A realizzare l’allestimento, come in una galleria d’arte a cielo aperto, Salvatore Iacono, gallerista/attivista e fondatore di Ischia Street Art, discussa anti-galleria underground sita nel cuore dell’isola, che posizionerà, lungo tutto il muro del traforo di via Genovino, i pannelli di plastica dipinti da Di Caterino, separati da uno spazio centrale di oltre 5 metri, a creare una lavagna virtuale marcata da spray colorati con su scritto “Free Walls _ Interactive Walls”. Lo scopo è realizzare il distanziamento sociale tra un lavoro e l’altro, lasciando uno spazio libero che potrà essere riempito dalle interazioni dei visitatori-passanti, i quali potranno lasciare la loro impronta; caratteristica questa, di tutti i progetti ideati da Salvatore Iacono con la sua Ischia Street Art Gallery, primo modello di galleria sociale e interattiva, una “non-galleria” o un “anti-galleria”, come definita dallo stesso Iacono, uno spazio aperto alle contaminazioni urbane e che da anni dà voce a numerosi street artist nazionali e internazionali.

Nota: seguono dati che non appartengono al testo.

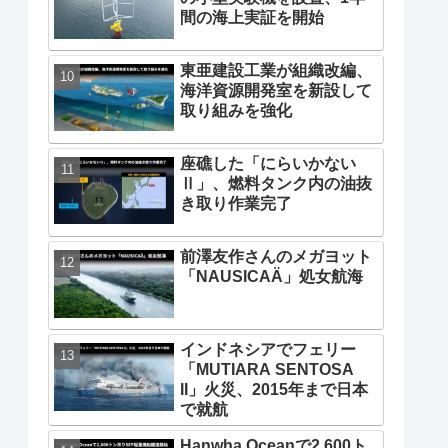
間の海上実証を開始
東亜建設工業が組織改編、
海洋資源開発室を新設して
取り組みを強化
座礁した「にらいかない
Ⅱ」、燃料タンク内の油抜
き取り作業完了
前澤友作さんのメガヨット
「NAUSICAÄ」処女航海
インドネシアでフェリー
「MUTIARA SENTOSA
II」火災、2015年まで日本
で就航
Hanwha Oceanで2,600ト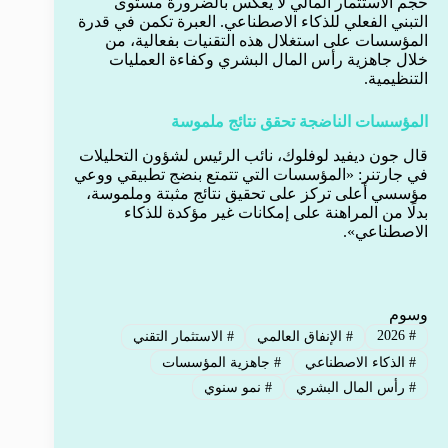
حجم الاستثمار المالي لا يعكس بالضرورة مستوى
التبني الفعلي للذكاء الاصطناعي. العبرة تكمن في قدرة
المؤسسات على استغلال هذه التقنيات بفعالية، من
خلال جاهزية رأس المال البشري وكفاءة العمليات
التنظيمية.
المؤسسات الناضجة تحقق نتائج ملموسة
قال جون ديفيد لوفلوك، نائب الرئيس لشؤون التحليلات
في جارتنر: «المؤسسات التي تتمتع بنضج تطبيقي ووعي
مؤسسي أعلى تركز على تحقيق نتائج مثبتة وملموسة،
بدلًا من المراهنة على إمكانات غير مؤكدة للذكاء
الاصطناعي».
وسوم
2026
#
#
الإنفاق العالمي
#
الاستثمار التقني
#
الذكاء الاصطناعي
#
جاهزية المؤسسات
#
رأس المال البشري
#
نمو سنوي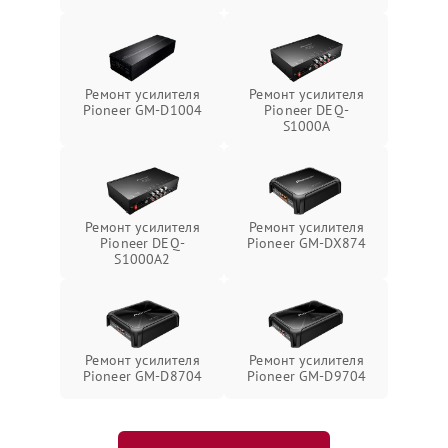
Ремонт усилителя
Ремонт усилителя
Pioneer GM-D1004
Pioneer DEQ-
S1000A
Ремонт усилителя
Ремонт усилителя
Pioneer DEQ-
Pioneer GM-DX874
S1000A2
Ремонт усилителя
Ремонт усилителя
Pioneer GM-D8704
Pioneer GM-D9704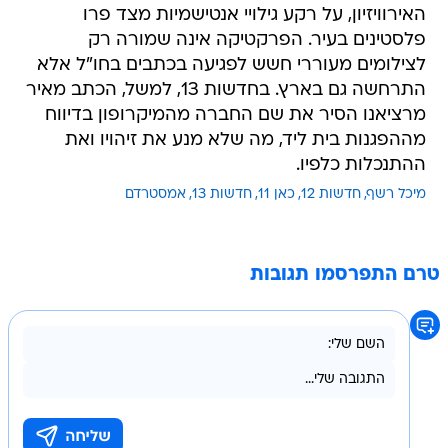
האירוויזיון, על רקע גילויי אנטישמיות מצד פרו
פלסטינים בעיר. הפרקטיקה אינה שמורה רק
לצילומים מעוררי חשש לפגיעה בכתבים בחו"ל אלא
התרחשה גם בארץ. בחדשות 13, למשל, הכתב מאיר
מרציאנו הסיר את שם החברה מהמיקרופון בדיווח
מההפגנות בית ליד, מה שלא מנע את זיהויו ואת
ההתנכלות כלפיו.
מיכל רשף
חדשות 12
כאן 11
חדשות 13
אמסטרדם
טרם התפרסמו תגובות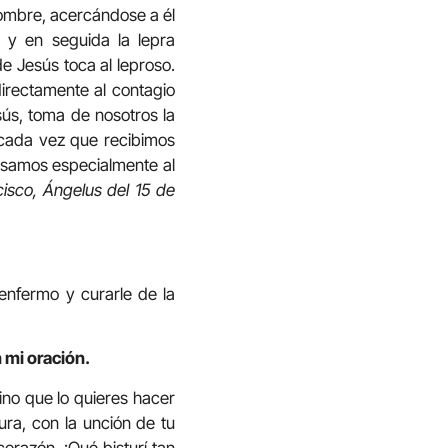
hombre, acercándose a él
… y en seguida la lepra
e Jesús toca al leproso.
irectamente al contagio
sús, toma de nosotros la
cada vez que recibimos
ensamos especialmente al
cisco, Ángelus del 15 de
enfermo y curarle de la
 mi oración.
ino que lo quieres hacer
ura, con la unción de tu
corazón. ¡Qué bisturí tan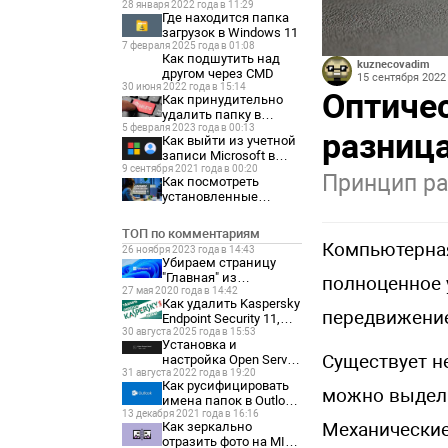
28 января 2022 года в 11:29
Где находится папка
загрузок в Windows 11
7 февраля 2025 года в 01:08
Как подшутить над
kuznecovadim
другом через CMD
15 сентября 2022 
30 июня 2022 года в 15:14
Оптиче
Как принудительно
удалить папку в
5 февраля 2023 года в 00:13
Windows 11
разниц
Как выйти из учетной
записи Microsoft в
9 сентября 2021 года в 00:20
Windows 11
Принцип ра
Как посмотреть
установленные
программы на
Windows 11
ТОП по комментариям
Компьютерная
26 ноября 2023 года в 14:43
Убираем страницу
"Главная" из
полноценное 
27 мая 2020 года в 14:42
параметров Windows
Как удалить Kaspersky
11
передвижение
Endpoint Security 11,
30 августа 2025 года в 15:53
если забыл пароль?
Установка и
Существует н
настройка Open Server
31 августа 2022 года в 19:20
Panel 6
Как русифицировать
можно выдели
имена папок в Outlook
13 декабря 2021 года в 16:16
2021
Механические
Как зеркально
отразить фото на MIUI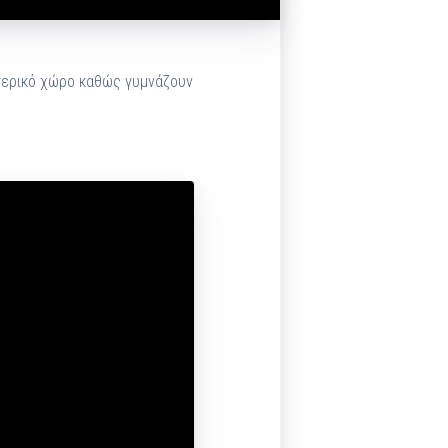
ωτερικό χώρο καθώς γυμνάζουν
.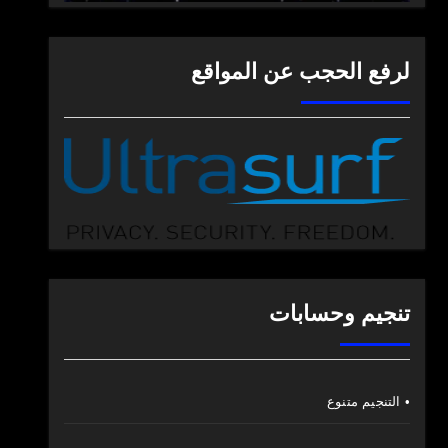
لرفع الحجب عن المواقع
تنجيم وحسابات
• التنجيم متنوع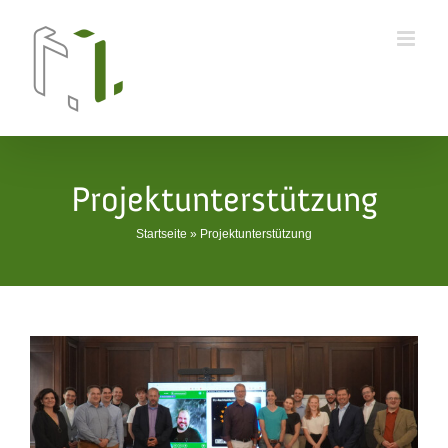
Skip
to
content
Projektunterstützung
Startseite
»
Projektunterstützung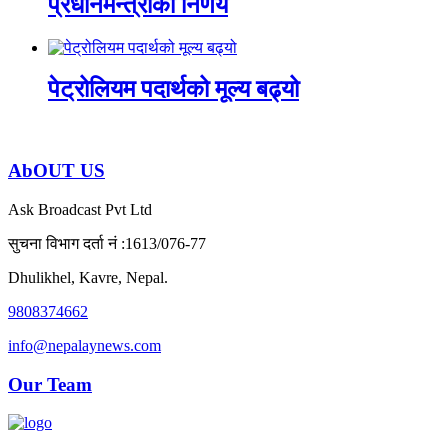
प्रधानमन्त्रीको निर्णय
पेट्रोलियम पदार्थको मूल्य बढ्यो
AbOUT US
Ask Broadcast Pvt Ltd
सुचना विभाग दर्ता नं :1613/076-77
Dhulikhel, Kavre, Nepal.
9808374662
info@nepalaynews.com
Our Team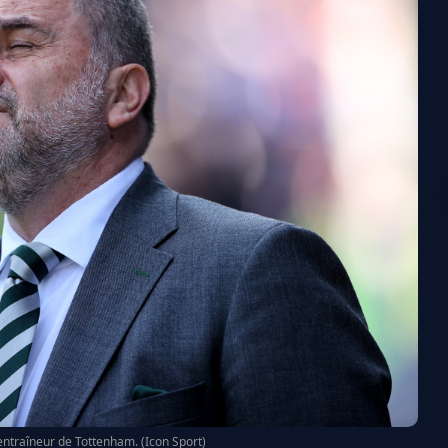
ntraîneur de Tottenham. (Icon Sport)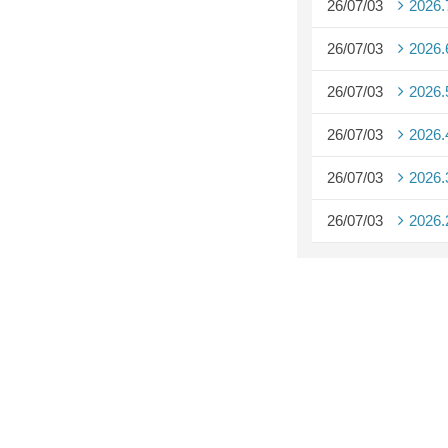
26/07/03
2026
26/07/03
2026
26/07/03
2026
26/07/03
2026
26/07/03
2026
26/07/03
2026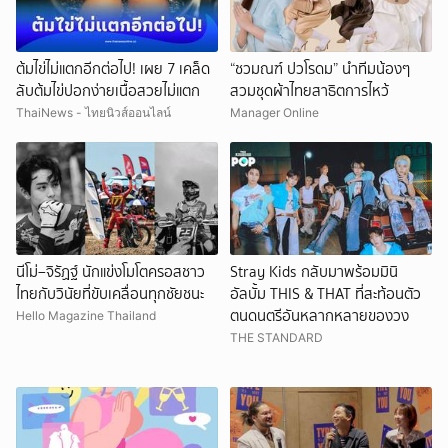
ต้มไข่ไม่แตกอีกต่อไป! เผย 7 เคล็ด
“ชวมณฑ์ ปวโรดม” นำทีมน้องๆ
ลับต้มไข่ปอกง่ายเนื้อสวยไม่แตก
สวมชุดผ้าไทยสาธิตการไหว้
ThaiNews - ไทยนิวส์ออนไลน์
Manager Online
นีโม่–จิรัฏฐ์ นักแข่งโมโตครอสชาว
Stray Kids กลับมาพร้อมมินิ
ไทยกับวินัยที่ขับเคลื่อนทุกชัยชนะ
อัลบั้ม THIS & THAT ที่สะท้อนตัว
ตนดนตรีอันหลากหลายของวง
Hello Magazine Thailand
THE STANDARD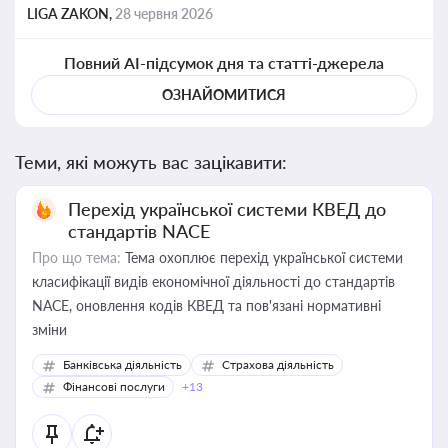
LIGA ZAKON,
28 червня 2026
Повний AI-підсумок дня та статті-джерела
ОЗНАЙОМИТИСЯ
Теми, які можуть вас зацікавити:
Перехід української системи КВЕД до
стандартів NACE
Про що тема:
Тема охоплює перехід української системи
класифікації видів економічної діяльності до стандартів
NACE, оновлення кодів КВЕД та пов'язані нормативні
зміни
Банківська діяльність
Страхова діяльність
Фінансові послуги
+13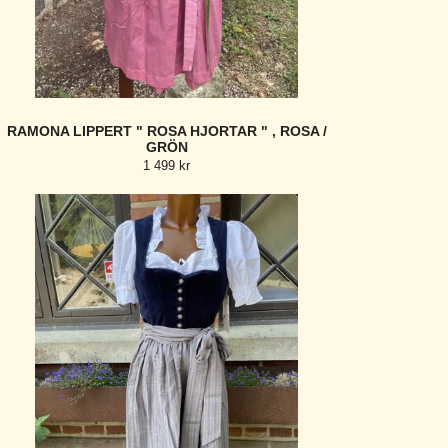
RAMONA LIPPERT " ROSA HJORTAR " , ROSA /
GRÖN
1 499 kr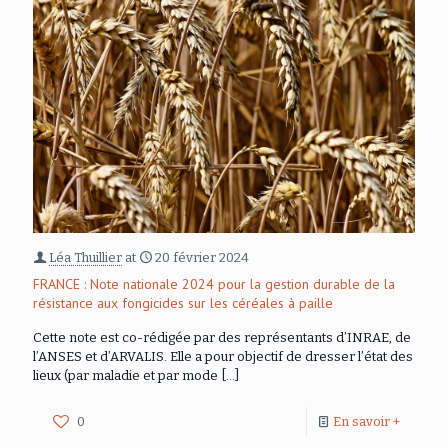
Léa Thuillier
at
20 février 2024
FRANCE : Note nationale 2024 pour la gestion durable de la
résistance aux fongicides sur les céréales à paille
Cette note est co-rédigée par des représentants d’INRAE, de
l’ANSES et d’ARVALIS. Elle a pour objectif de dresser l’état des
lieux (par maladie et par mode
[…]
0
En savoir +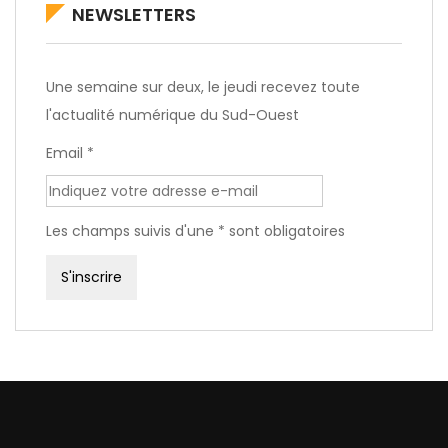
NEWSLETTERS
Une semaine sur deux, le jeudi recevez toute
l'actualité numérique du Sud-Ouest
Email *
Les champs suivis d'une * sont obligatoires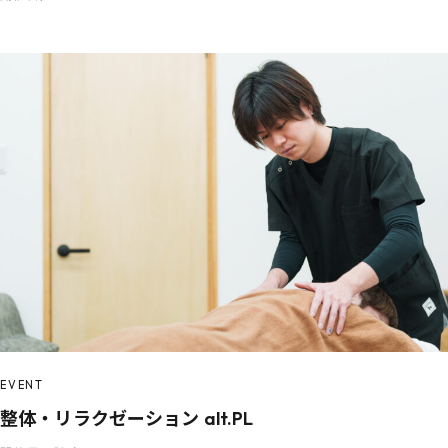
EVENT
整体・リラクゼーション alt.PL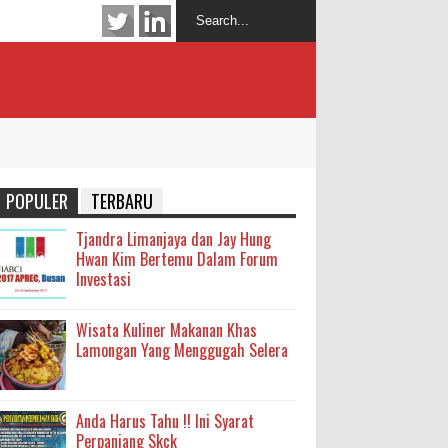
POPULER
TERBARU
Tjandra Limanjaya dan Jay Hung
Hwan Kim Bertemu Dalam Forum
Investasi
Wisata Kuliner Makanan Khas
Lamongan Yang Menggugah Selera
Anda Harus Tahu !! Ini Syarat
Perpanjang Skck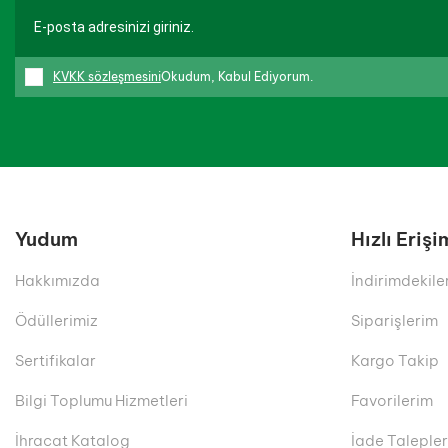
KVKK sözleşmesini
Okudum, Kabul Ediyorum.
Yudum
Hızlı Erişi
Hakkımızda
İndirimdekile
Ödüllerimiz
Siparişlerim
Sertifikalar
Kargo Takip
Bilgi Toplumu Hizmetleri
Favorilerim
İhracat Katalog
İade Taleple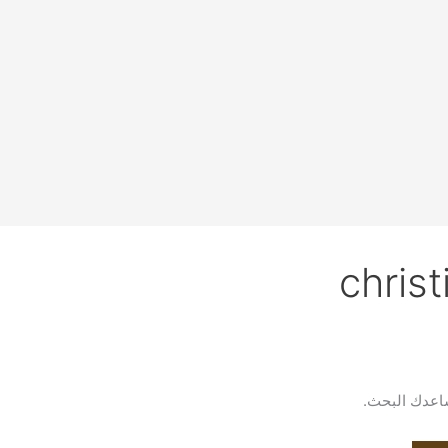
christ
يساعدك البحث.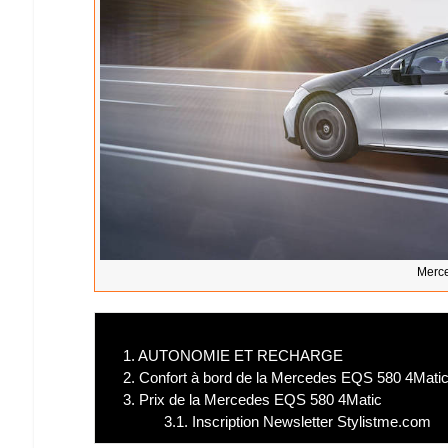
Merce
1.
AUTONOMIE ET RECHARGE
2.
Confort à bord de la Mercedes EQS 580 4Mati
3.
Prix de la Mercedes EQS 580 4Matic
3.1.
Inscription Newsletter Stylistme.com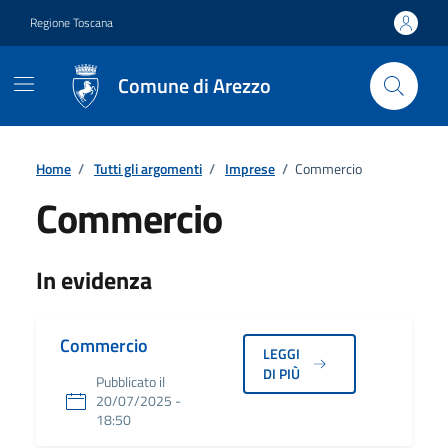
Vai ai contenuti
Vai al footer
Regione Toscana
Comune di Arezzo
Home
/
Tutti gli argomenti
/
Imprese
/
Commercio
Commercio
Dettagli
In evidenza
Commercio
LEGGI
DI PIÙ
Pubblicato il
20/07/2025 -
18:50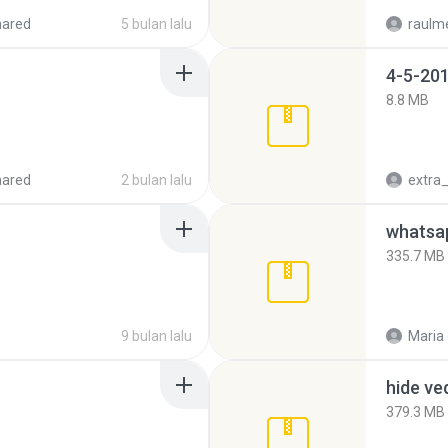
hared
5 bulan lalu
raulm
4-5-201
8.8 MB
hared
2 bulan lalu
335.7 MB
9 bulan lalu
Maria
hide ve
379.3 MB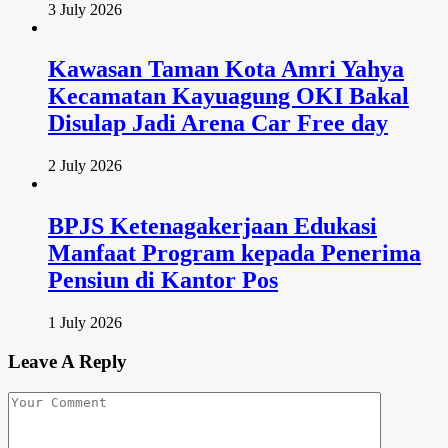
3 July 2026
Kawasan Taman Kota Amri Yahya
Kecamatan Kayuagung OKI Bakal
Disulap Jadi Arena Car Free day
2 July 2026
BPJS Ketenagakerjaan Edukasi
Manfaat Program kepada Penerima
Pensiun di Kantor Pos
1 July 2026
Leave A Reply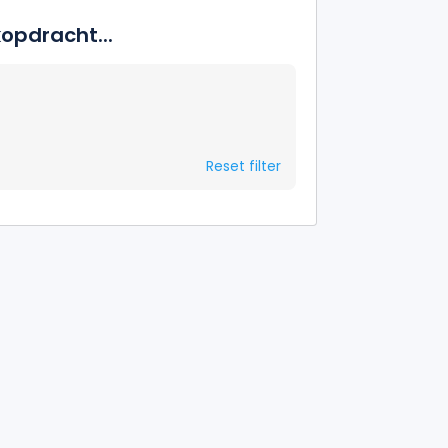
opdracht...
Reset filter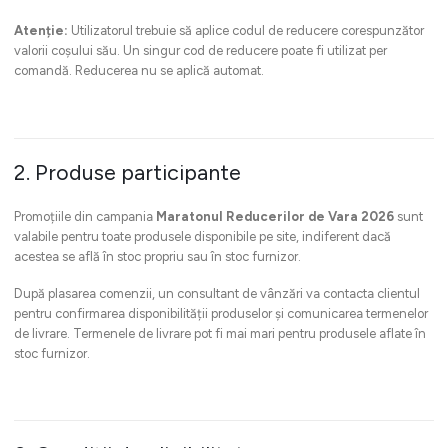
Atenție:
Utilizatorul trebuie să aplice codul de reducere corespunzător
valorii coșului său. Un singur cod de reducere poate fi utilizat per
comandă. Reducerea nu se aplică automat.
2. Produse participante
Promoțiile din campania
Maratonul Reducerilor de Vara 2026
sunt
valabile pentru toate produsele disponibile pe site, indiferent dacă
acestea se află în stoc propriu sau în stoc furnizor.
După plasarea comenzii, un consultant de vânzări va contacta clientul
pentru confirmarea disponibilității produselor și comunicarea termenelor
de livrare. Termenele de livrare pot fi mai mari pentru produsele aflate în
stoc furnizor.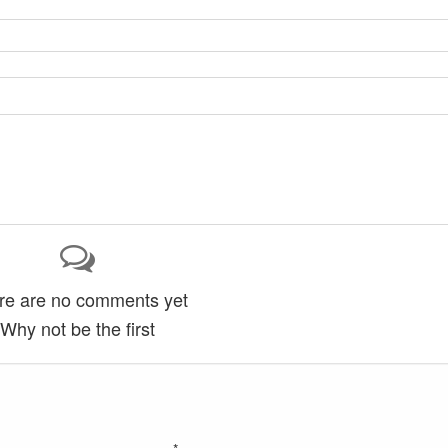
re are no comments yet
Why not be the first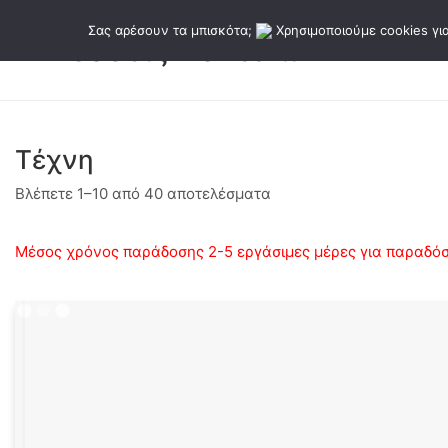
Σας αρέσουν τα μπισκότα;
Χρησιμοποιούμε cookies για
Τέχνη
Sorted
Βλέπετε 1–10 από 40 αποτελέσματα
by
latest
Μέσος χρόνος παράδοσης 2-5 εργάσιμες μέρες για παραδόσε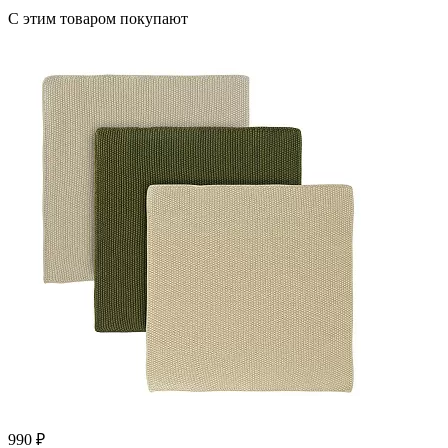
С этим товаром покупают
990
₽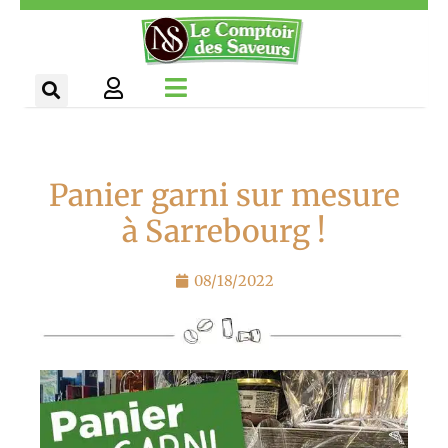
Aller
Panneau de gestion des cookies
au
contenu
Panier garni sur mesure
à Sarrebourg !
08/18/2022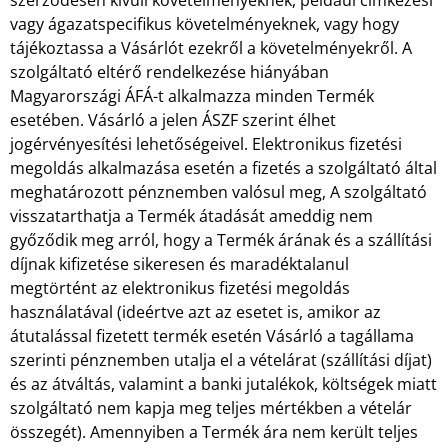
szerződésen kívüli követelményeknek, például címkézési
vagy ágazatspecifikus követelményeknek, vagy hogy
tájékoztassa a Vásárlót ezekről a követelményekről. A
szolgáltató eltérő rendelkezése hiányában
Magyarországi ÁFÁ-t alkalmazza minden Termék
esetében. Vásárló a jelen ÁSZF szerint élhet
jogérvényesítési lehetőségeivel. Elektronikus fizetési
megoldás alkalmazása esetén a fizetés a szolgáltató által
meghatározott pénznemben valósul meg, A szolgáltató
visszatarthatja a Termék átadását ameddig nem
győződik meg arról, hogy a Termék árának és a szállítási
díjnak kifizetése sikeresen és maradéktalanul
megtörtént az elektronikus fizetési megoldás
használatával (ideértve azt az esetet is, amikor az
átutalással fizetett termék esetén Vásárló a tagállama
szerinti pénznemben utalja el a vételárat (szállítási díjat)
és az átváltás, valamint a banki jutalékok, költségek miatt
szolgáltató nem kapja meg teljes mértékben a vételár
összegét). Amennyiben a Termék ára nem került teljes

I pannelli verranno incollati alla parete di cemento e non saranno più recuperati, lasciati al lavorio del tempo e alla naturale dissoluzione dei materiali, in uno spazio urbano che si trasforma continuamente, interagendo col tessuto culturale, sociale e tradizionale del posto.
Interazioni che avvengono seduta stante con il linguaggio dell’arte, un linguaggio che consente da sempre il distanziamento, tanto sociale quanto temporale, un distanziamento innato e proprio del linguaggio artistico. La mostra realizza un intervento-installazione che pone interrogativi sullo stato dell’arte e sul futuro degli artisti, in particolare degli street artist, in questo delicato momento storico, proponendoli come se fossero all’interno di un social network: “Chissà cosa sarebbe stato se non ci fossero stati i social network e come sarebbe stata questa quarantena se vissuta con i soli linguaggi dell’arte, in un mondo esclusivamente tridimensionale” – si chiede Di Caterino – e “chissà quanto i linguaggi dell’arte contemporanea, oggi, siano realmente e solamente tridimensionali e siano davvero in relazione con lo spazio”. La non-mostra intervento-installazione vuole porre queste e altre riflessioni con l’obiettivo di riappropriarsi della tridimensionalità del linguaggio artistico: “Cosa hanno da temere gli artisti in questo particolare momento storico? Nella pratica nulla, perché il linguaggio dell’arte esiste e persiste” (Mimmo Di Caterino).